■ **Description of the task**
From the data below, repeat exactly the lines from the line with "Identify the location" to the line with "Task: Click on the Playlist [button]", both included.
== Information provided ==
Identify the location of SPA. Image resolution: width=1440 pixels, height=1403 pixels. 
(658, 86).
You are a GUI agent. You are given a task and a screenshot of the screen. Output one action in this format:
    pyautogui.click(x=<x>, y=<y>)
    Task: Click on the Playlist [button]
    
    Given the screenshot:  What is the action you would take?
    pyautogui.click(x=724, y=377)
===
== Information provided ==
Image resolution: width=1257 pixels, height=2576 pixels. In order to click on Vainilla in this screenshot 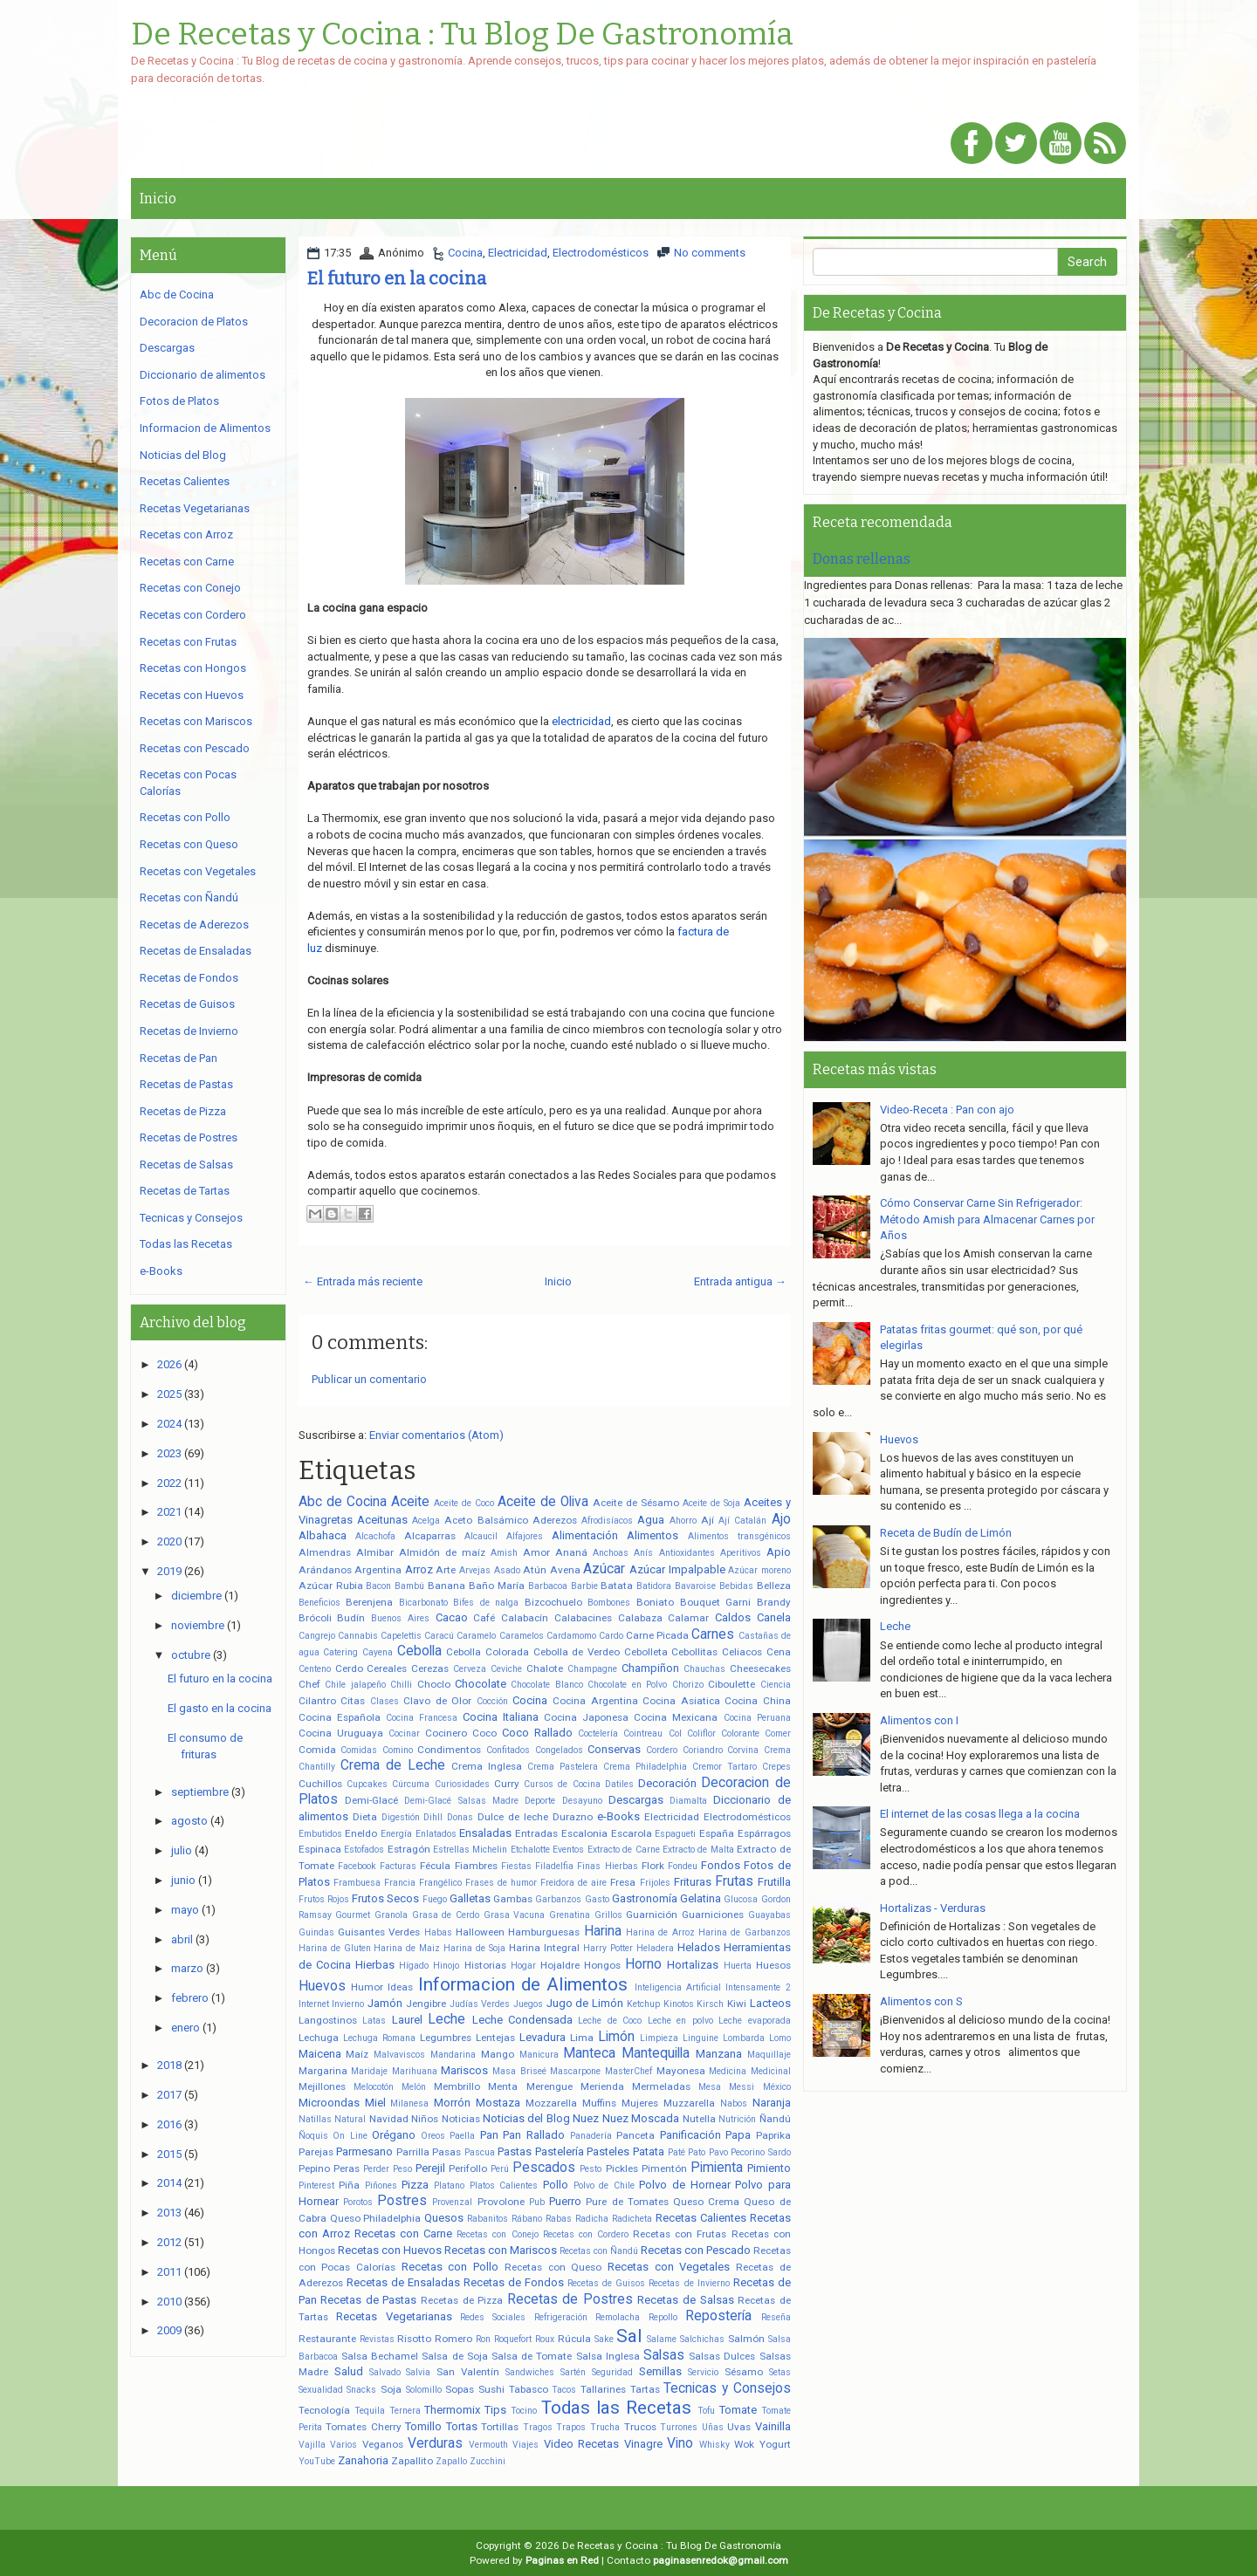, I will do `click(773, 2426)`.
===
■ **Exercise result**
Identify the location of SPA. Image resolution: width=1440 pixels, height=1403 pixels. 
(658, 86).
You are a GUI agent. You are given a task and a screenshot of the screen. Output one action in this format:
    pyautogui.click(x=<x>, y=<y>)
    Task: Click on the Playlist [button]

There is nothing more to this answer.